C’è una parte del mondo in cui i tassi negativi resistono contro tutto e tutti ed è il Giappone. Qui, sembra che il tempo si sia fermato a qualche anno fa, quando l’inflazione stava a zero e i rendimenti sovrani viaggiavano su livelli così infimi da risultare persino ridicoli e snobbati dal grande pubblico dei risparmiatori. Ma qualcosa inizia a cambiare anche a Tokyo. Ieri, la Banca del Giappone è dovuta intervenire sul mercato per acquistare bond sovrani con scadenze da 5 a 25 anni per l’importo di 400 miliardi di yen, circa 2,5 miliardi di euro.

Poco prima, il rendimento decennale era salito allo 0,815%, ai massimi da una decina di anni a questa parte.

Yen giù, rendimenti su

Secondo le previsioni, l’istituto questo mese alzerà le stime sull’inflazione per l’anno fiscale in corso dal 2,5% al 3% e per il prossimo dall’1,9% ad almeno il 2%. Difficile continuare a giustificare una politica monetaria ultra-espansiva. Il governatore Kazuo Ueda, in carica dallo scorso aprile, si è finora mostrato prudente sui cambiamenti da apportare. Ma i tassi in Giappone non sembrano più compatibili con le condizioni del mercato. Lo yen ha perso il 12,5% contro il dollaro quest’anno, portandosi a ridosso del cambio di 150.

Al fine di ridurre le distorsioni sul mercato obbligazionario, Ueda ha innalzato a luglio la soglia-limite per il rendimento decennale all’1%. Il predecessore Haruhiko Kuroda lo aveva raddoppiato allo 0,50% nel dicembre scorso. In ogni caso, i rendimenti nipponici restano assai inferiori agli altri paesi. Si confrontano, ad esempio, con oltre il 4,80% del T-bond americano. I deflussi dei capitali stanno spingendo in basso il cambio e in alto i rendimenti sovrani.

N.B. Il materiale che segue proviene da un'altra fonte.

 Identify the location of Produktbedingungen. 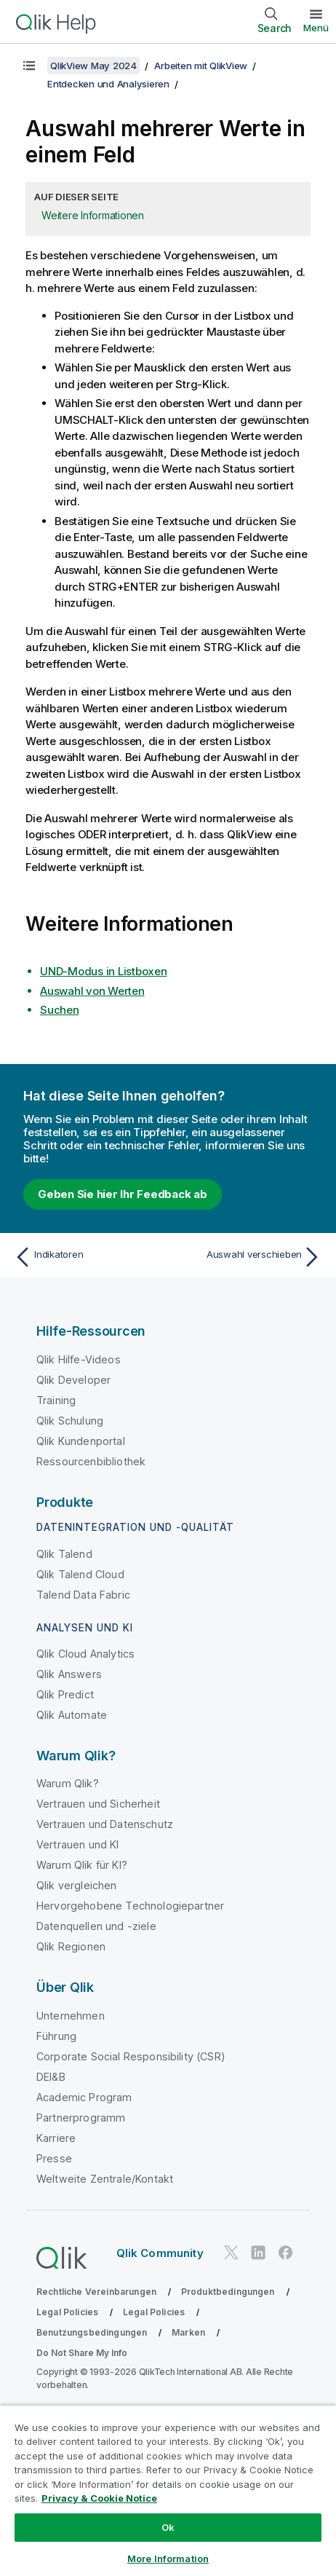
(228, 2291).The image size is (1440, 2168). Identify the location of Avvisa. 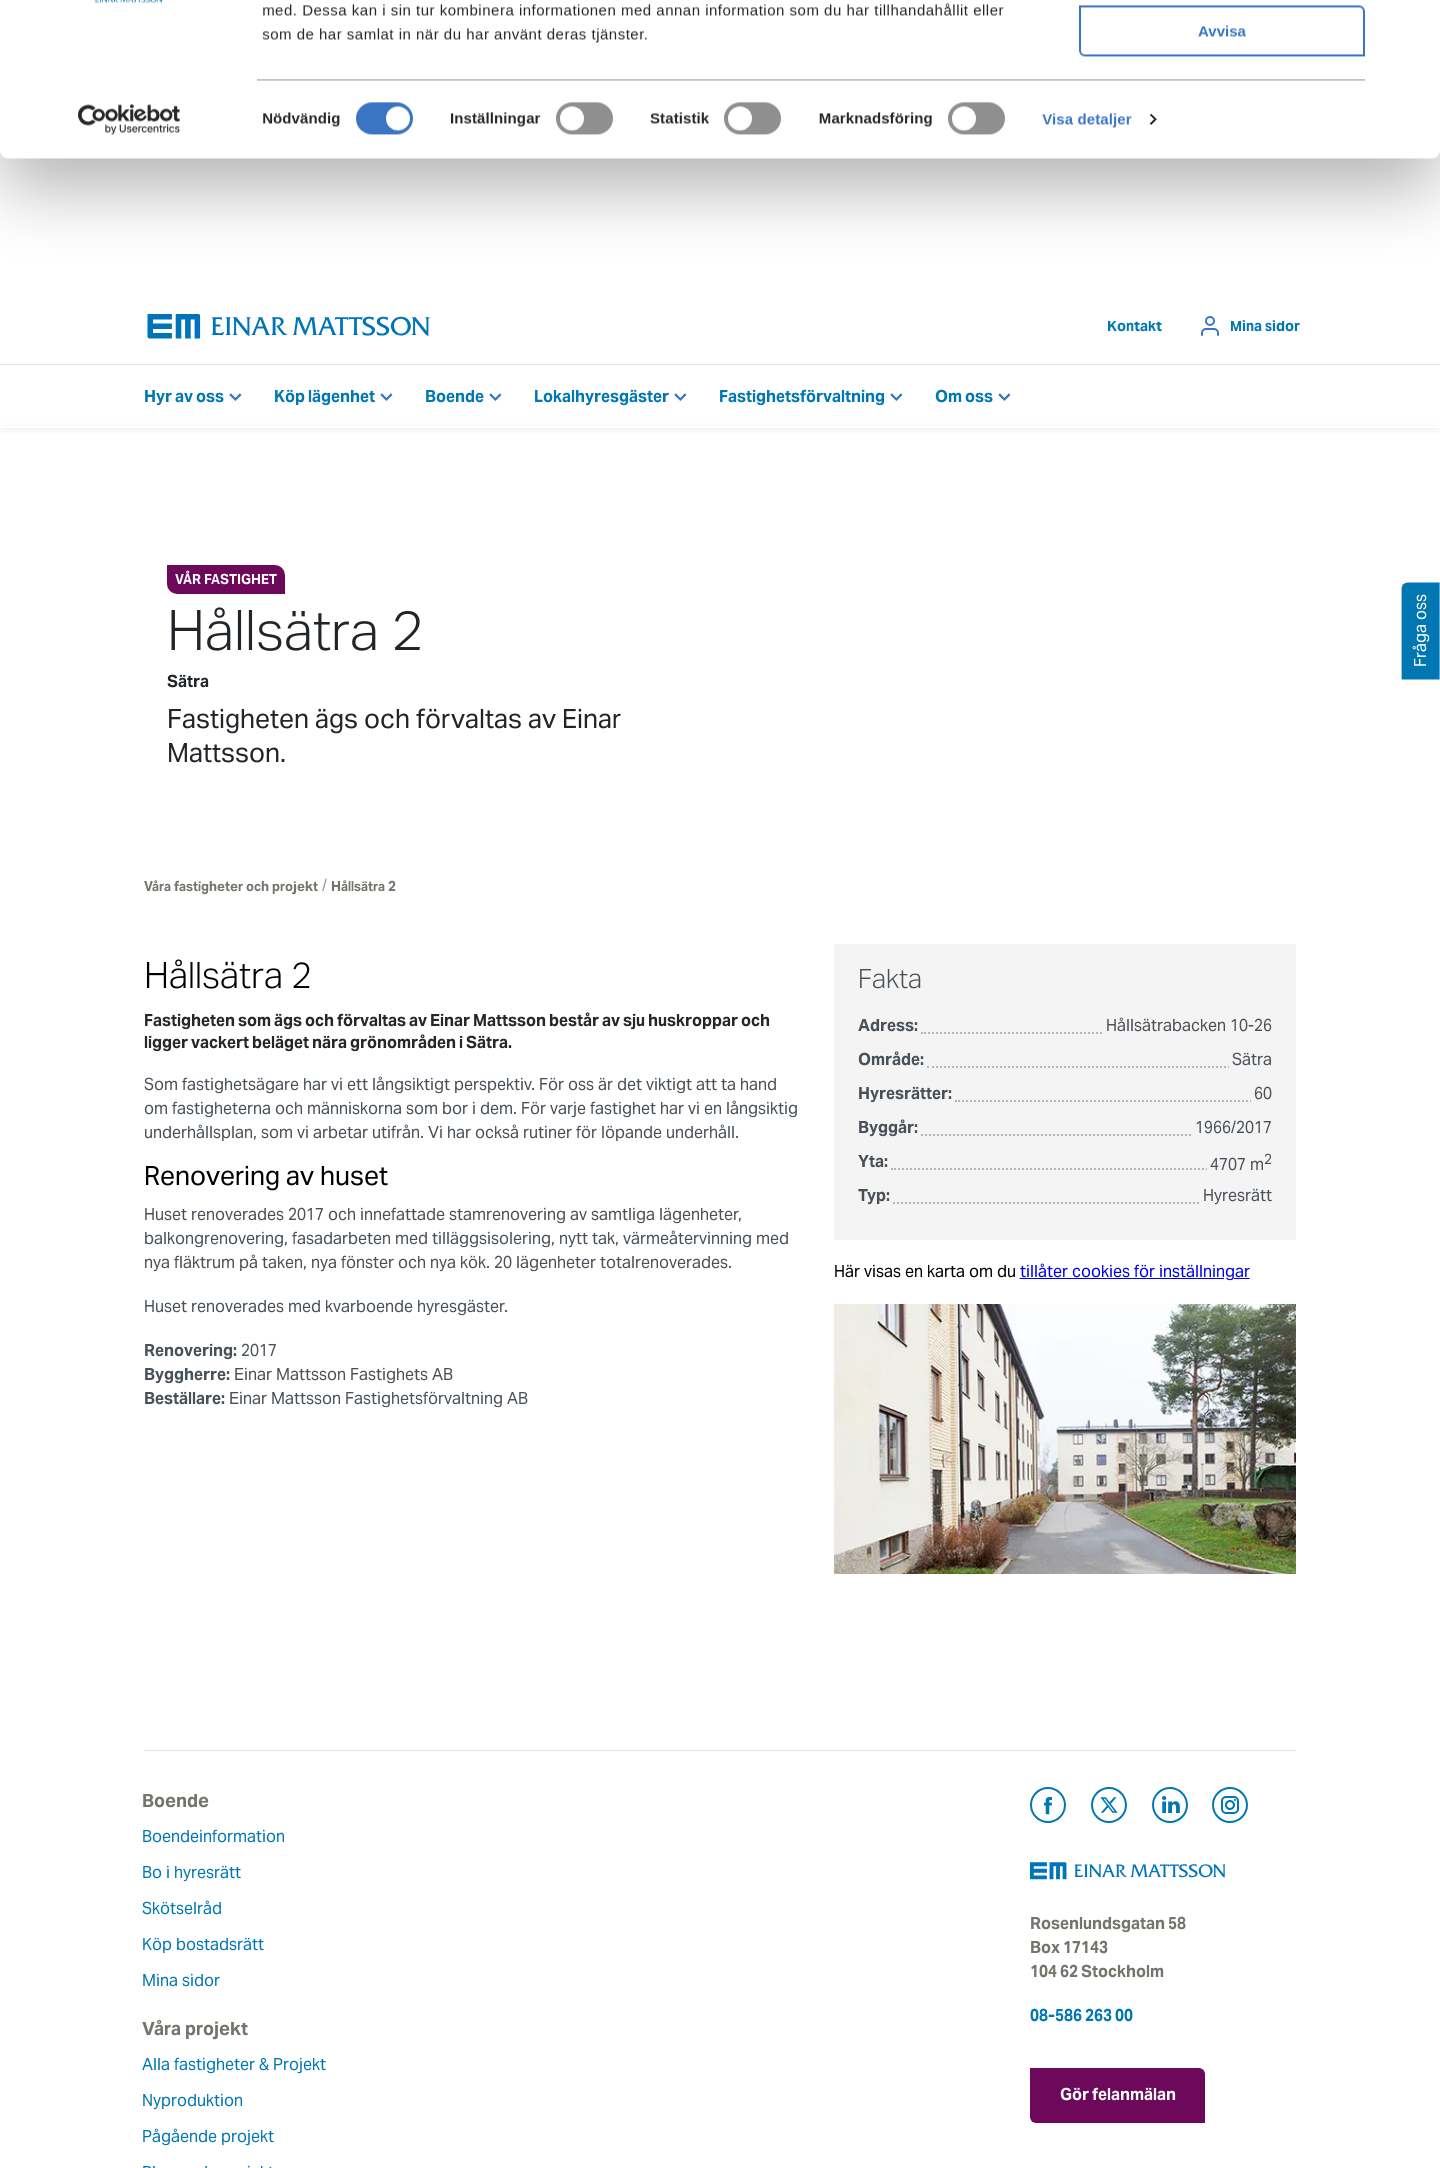
(1222, 166).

Cambio di policy in vista a Tokyo?

Per questa ragione, Ueda annuncerebbe entro la fine dell’anno sia l’abbandono del controllo della curva, sia la fine dei tassi negativi. A dirlo è un ex componente del board della Banca del Giappone, tale Makoto Sakurai.

Il problema sta nel calibrare gli annunci. Se gli investitori avessero l’impressione che la politica monetaria a Tokyo diventerà più restrittiva, pretenderanno rendimenti sempre più alti sui bond e finiranno con il provocare una distanza eccessiva tra situazione del mercato e tassi ufficiali. In altre parole, l’istituto resterebbe troppo dietro la curva e dovrebbe rimediare alzando i tassi a ritmi serrati e potenzialmente tali da innescare tensioni finanziarie.

Ricordiamo che il Giappone detiene un debito pubblico al 265% del PIL. Un aumento dei tassi troppo veloce diverrebbe insostenibile per le casse dello stato, in quanto farebbe esplodere il costo di emissione dei bond. Il problema è parzialmente attenuato dal fatto che circa la metà dello stock si trova in pancia alla banca centrale, per cui il rinnovo del debito nel breve termine non è considerato un grosso ostacolo.

Tassi Giappone su problema per BTp

Il cambio di policy in Giappone sarebbe problematico, invece, per l’Eurozona. Fiumi di capitali tornerebbero in patria e oltretutto il Sol Levante riuscirebbe ad attirare capitali anche stranieri verso i suoi bond più redditizi. Una situazione che colpirebbe, in particolare, mercati come l’Italia, in cui i titoli di stato sono percepiti a rischio e pronti ad essere mollati alla minima occasione utile.

Ad oggi, i tassi in Giappone restano fissati al -0,10%. Nel frattempo, sono saliti al 5,50% negli Stati Uniti, al 4,50% nell’Eurozona e al 5,25% nel Regno Unito. C’è da dire che dopo decenni di deflazione, il paese non vede di cattivo occhio un minimo d’inflazione. Essa avrebbe anche l’effetto di ridurre il rapporto tra debito e PIL, gonfiando il valore nominale di quest’ultimo. A patto, però, di non far lievitare i rendimenti sovrani. La speranza di Ueda è che la pressione sui bond si riduca già nelle prossime settimane, se e quando le altre principali banche centrali annunciassero la fine della rispettiva stretta sui tassi.

In quel caso, il Giappone si potrebbe permettere di tenere i tassi negativi o di alzarli gradualmente con tutta la calma possibile.